The one thing that EU countries would like to see above all from Bush is a real effort to live up to his promises to put new vigor into the Middle East peace process. They hope that, with no re-election to work for this time, he may be prepared to exert greater pressure on the Israeli government to make concessions in the search for peace.

Even Bush's closest ally, British Prime Minister Tony Blair, has signaled his frustration with the lack of progress on the Middle East, to which Bush has pledged to devote as much time and effort as Blair has done to the Northern Ireland peace process.

Potential flash points remain over Syria -- treated as a pariah by the U.S. but recently given privileged trading status by the EU -- and on the question of arms sales to China.

Another hot issue is Iran. The EU -- with efforts led by France, Britain and Germany -- has sought to engage the current leadership in Tehran and to persuade them not to engage in a nuclear armaments program by holding out trade agreements, an approach which is greeted with skepticism in Washington, where stories have surfaced suggesting the U.S. is ready to contemplate military action.

Even an ally like Jack Straw, the British foreign secretary, has declared it "inconceivable" that a second-term Bush administration would bomb Iran, but that is not the way it is seen by some neo-conservative supporters of the president.

On China, Ireland's Prime Minister Bertie Ahern -- in Beijing this week with a group of Irish businessmen -- said that it was likely that the EU would end its arms embargo within the next few months.
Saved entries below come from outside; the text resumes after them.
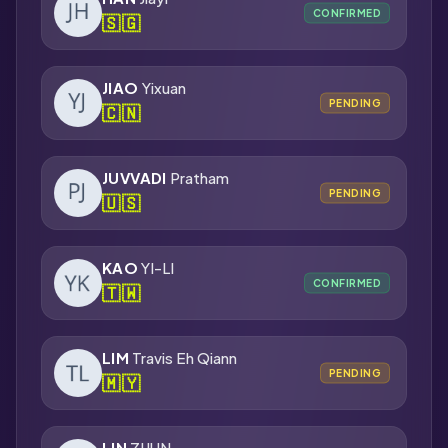
CONFIRMED
🇸🇬
JIAO
Yixuan
PENDING
🇨🇳
JUVVADI
Pratham
PENDING
🇺🇸
KAO
YI-LI
CONFIRMED
🇹🇼
LIM
Travis Eh Qiann
PENDING
🇲🇾
LIN
ZIJUN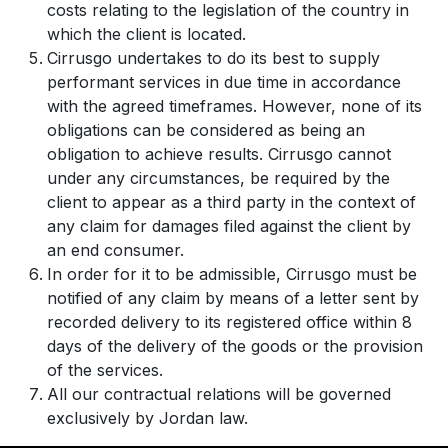
costs relating to the legislation of the country in
which the client is located.
Cirrusgo undertakes to do its best to supply
performant services in due time in accordance
with the agreed timeframes. However, none of its
obligations can be considered as being an
obligation to achieve results. Cirrusgo cannot
under any circumstances, be required by the
client to appear as a third party in the context of
any claim for damages filed against the client by
an end consumer.
In order for it to be admissible, Cirrusgo must be
notified of any claim by means of a letter sent by
recorded delivery to its registered office within 8
days of the delivery of the goods or the provision
of the services.
All our contractual relations will be governed
exclusively by Jordan law.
Javier Solana, the EU's international affairs policy chief, said after a recent visit to Washington that he did not believe there would be big objections from the U.S. were that to happen. But some U.S. officials have responded that in that case Solana was not listening.

The U.S. remains committed to protecting Taiwan from any bullying by mainland China and would be furious to find itself facing weapons supplied by its NATO allies in Europe if it came to fighting. But the EU is now China's biggest trading partner and even traditional allies like the Dutch and the British support a lifting of the arms embargo.

The EU says the U.S. should not fuss and that it will apply a strict code of conduct on any arms sales to China, but Washington finds that less than reassuring. No moves to end the arms ban are likely though before Bush makes a goodwill visit to the EU and to NATO at the end of February. This early in the new administration's life, no one wants to be provocative.